Westinghouse TX-52F480S LCD HDTV Reviewed


* October 19, 2008



Like Vizio, Westinghouse is targeting the entry-level TV marketplace, with products that offer good performance, but don't include as many advanced features and set-up options as you'll find in the top-shelf brands. The TX-52F480S is the largest LCD in the company's line, but it is still priced at a competitive $2,499. This 52-inch LCD has a 1,920 x 1,080 resolution and a 6.5-millisecond response time; it lacks the 120Hz technology you'll find in many higher-end LCDs. This TV is endowed with a generous connection panel that includes four HDMI, two component video and one PC input, all of which accept 1080p (HDMI also accepts 1080p/24), plus a single RF input to access the internal ATSC, NTSC and Clear-QAM tuners. The AutoSource function automatically switches you to the correct input when you power up a source. The TV lacks picture-in-picture functionality but does offer a program guide. It also lacks any special connections for digital media, like a USB port or SD card slot. There is a USB port, but it's for service only.

The video menu does not include as many advanced adjustments as you will find in higher-end displays - things like gamma control and advanced color management to dial in individual colors. However, it does offer the important basics, like an adjustable backlight and five picture modes. A special calibration menu gives you access to basic picture controls (color, tint, etc.), de-interlacing and 3D comb filter options, and three preset color-temperature options. This menu also provides access to global red, green and blue controls to dial in a more accurate white balance. Aspect ratio options are limited to three, one of which will display 1080p signals with no overscan.
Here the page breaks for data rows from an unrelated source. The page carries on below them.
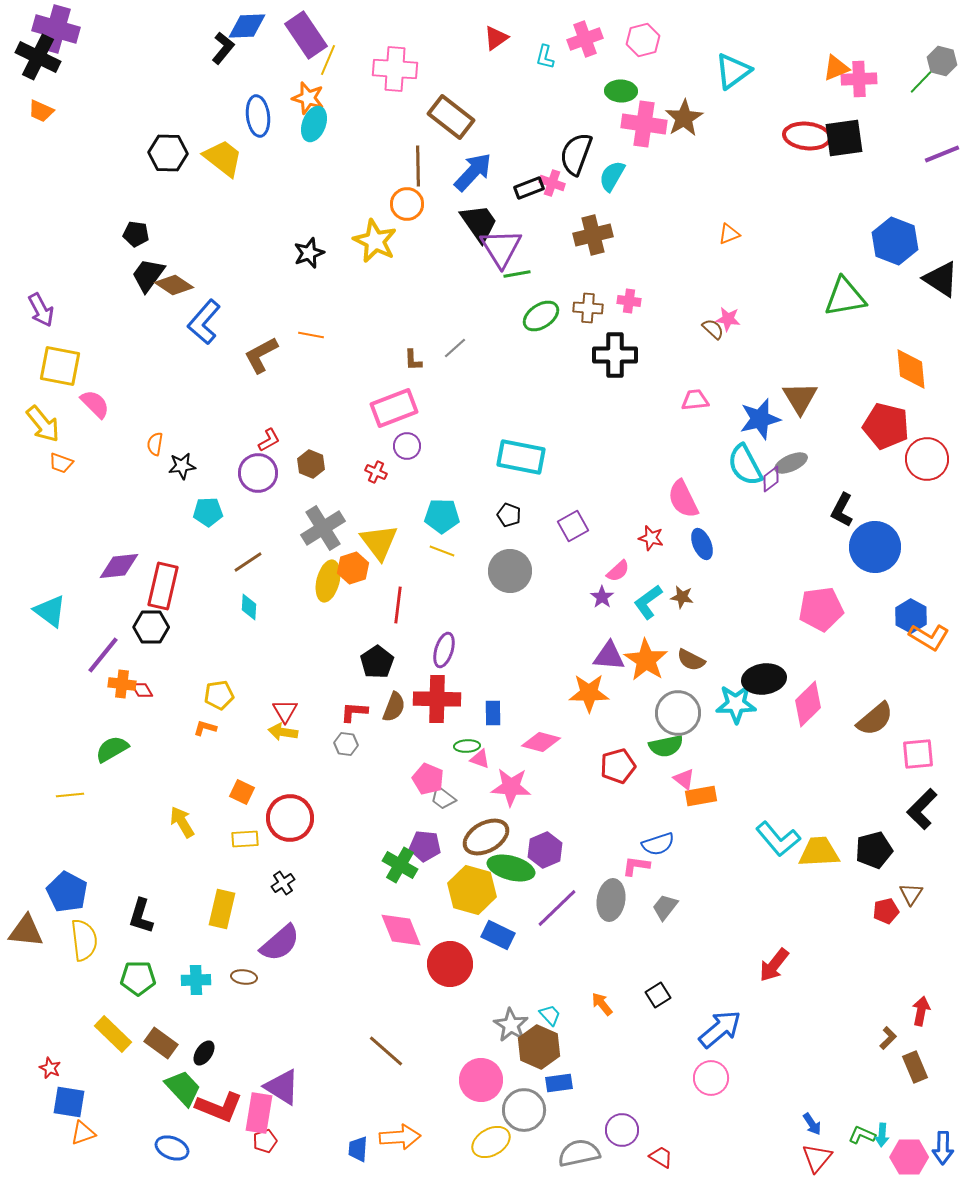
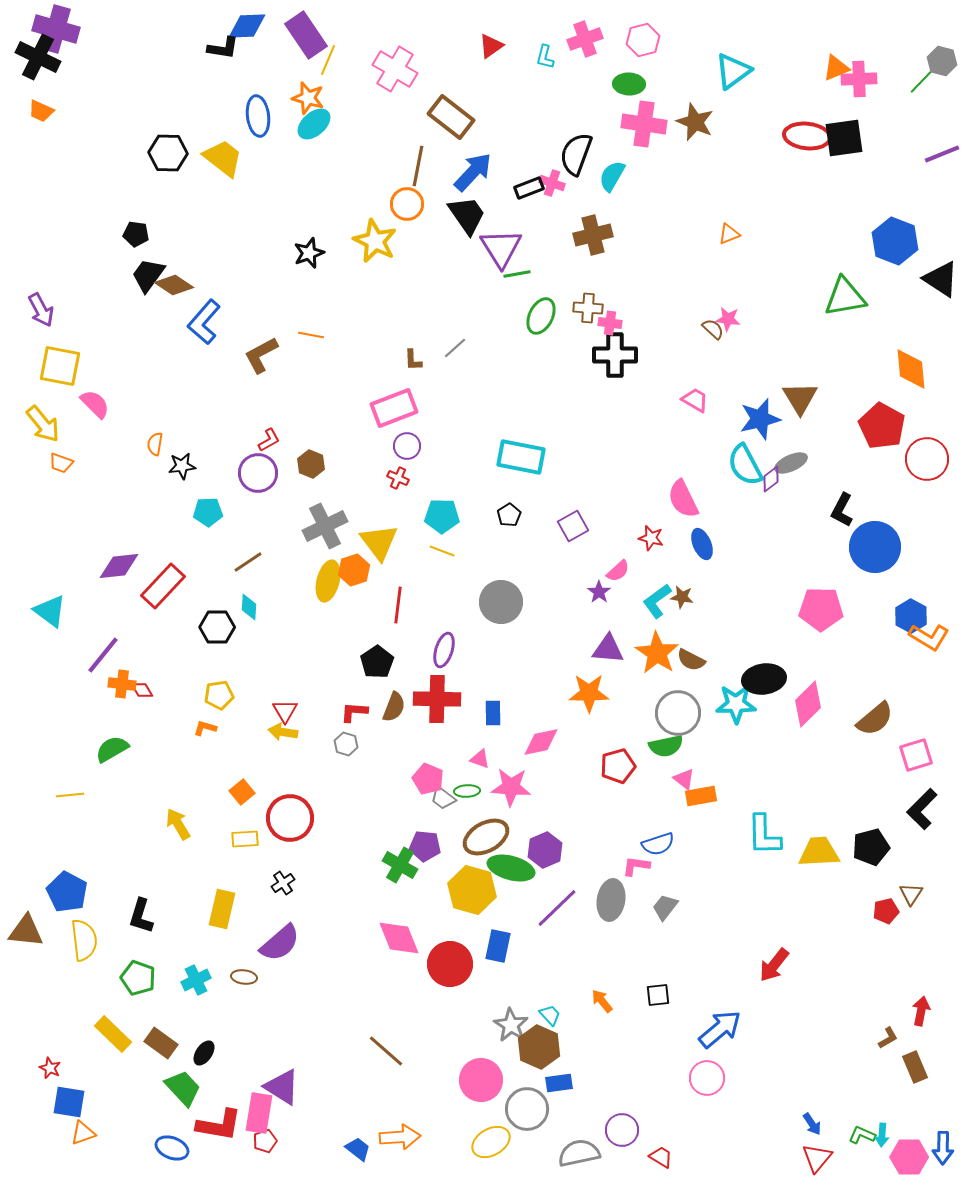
red triangle at (496, 38): moved 5 px left, 8 px down
black L-shape at (223, 48): rotated 60 degrees clockwise
pink cross at (395, 69): rotated 27 degrees clockwise
green ellipse at (621, 91): moved 8 px right, 7 px up
brown star at (684, 118): moved 11 px right, 4 px down; rotated 18 degrees counterclockwise
cyan ellipse at (314, 124): rotated 28 degrees clockwise
brown line at (418, 166): rotated 12 degrees clockwise
black trapezoid at (479, 223): moved 12 px left, 8 px up
pink cross at (629, 301): moved 19 px left, 22 px down
green ellipse at (541, 316): rotated 30 degrees counterclockwise
pink trapezoid at (695, 400): rotated 36 degrees clockwise
red pentagon at (886, 426): moved 4 px left; rotated 15 degrees clockwise
red cross at (376, 472): moved 22 px right, 6 px down
black pentagon at (509, 515): rotated 20 degrees clockwise
gray cross at (323, 528): moved 2 px right, 2 px up; rotated 6 degrees clockwise
orange hexagon at (353, 568): moved 1 px right, 2 px down
gray circle at (510, 571): moved 9 px left, 31 px down
red rectangle at (163, 586): rotated 30 degrees clockwise
purple star at (602, 597): moved 3 px left, 5 px up
cyan L-shape at (648, 602): moved 9 px right, 1 px up
pink pentagon at (821, 609): rotated 9 degrees clockwise
black hexagon at (151, 627): moved 66 px right
purple triangle at (609, 656): moved 1 px left, 7 px up
orange star at (646, 660): moved 11 px right, 7 px up
pink diamond at (541, 742): rotated 27 degrees counterclockwise
gray hexagon at (346, 744): rotated 10 degrees clockwise
green ellipse at (467, 746): moved 45 px down
pink square at (918, 754): moved 2 px left, 1 px down; rotated 12 degrees counterclockwise
orange square at (242, 792): rotated 25 degrees clockwise
yellow arrow at (182, 822): moved 4 px left, 2 px down
cyan L-shape at (778, 839): moved 14 px left, 4 px up; rotated 39 degrees clockwise
black pentagon at (874, 850): moved 3 px left, 3 px up
pink diamond at (401, 930): moved 2 px left, 8 px down
blue rectangle at (498, 935): moved 11 px down; rotated 76 degrees clockwise
green pentagon at (138, 978): rotated 20 degrees clockwise
cyan cross at (196, 980): rotated 24 degrees counterclockwise
black square at (658, 995): rotated 25 degrees clockwise
orange arrow at (602, 1004): moved 3 px up
brown L-shape at (888, 1038): rotated 15 degrees clockwise
pink circle at (711, 1078): moved 4 px left
red L-shape at (219, 1107): moved 18 px down; rotated 12 degrees counterclockwise
gray circle at (524, 1110): moved 3 px right, 1 px up
blue trapezoid at (358, 1149): rotated 124 degrees clockwise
The TX-52F480S features bottom-mounted speakers and an internal subwoofer. The audio menu offers seven preset audio modes and a custom mode through which you fine-tune the audio using a five-band equalizer. It lacks any form of surround mode, but the menu does let you turn off the video/backlight and only listen to audio, which is useful to save energy and prolong the TV's life if, for instance, you often listen to the digital music stations offered by your satellite or cable provider.

High Points
• Excellent detail, great light output, a solid black level and rich colors combine to produce a very attractive image with HD sources and a good image with SD sources.
• The TV has a lot of inputs that accept 1080p signals.
• The TX-52F480S is a solid value at the 52-inch screen size.

Low Points
• This TV lacks 120Hz technology and has a higher LCD response time than some top-shelf LCDs, so motion blur is evident with faster-moving content.
• Its black level is not as deep as the best panels on the market, so the picture doesn't have as much depth and richness in a dark room.
• The viewing angle is only average.

Conclusion
Westinghouse's TX-52F480S is an excellent choice for the more budget-minded shopper who wants a big-screen flat panel. It offers solid all-around performance and a healthy input panel.


----------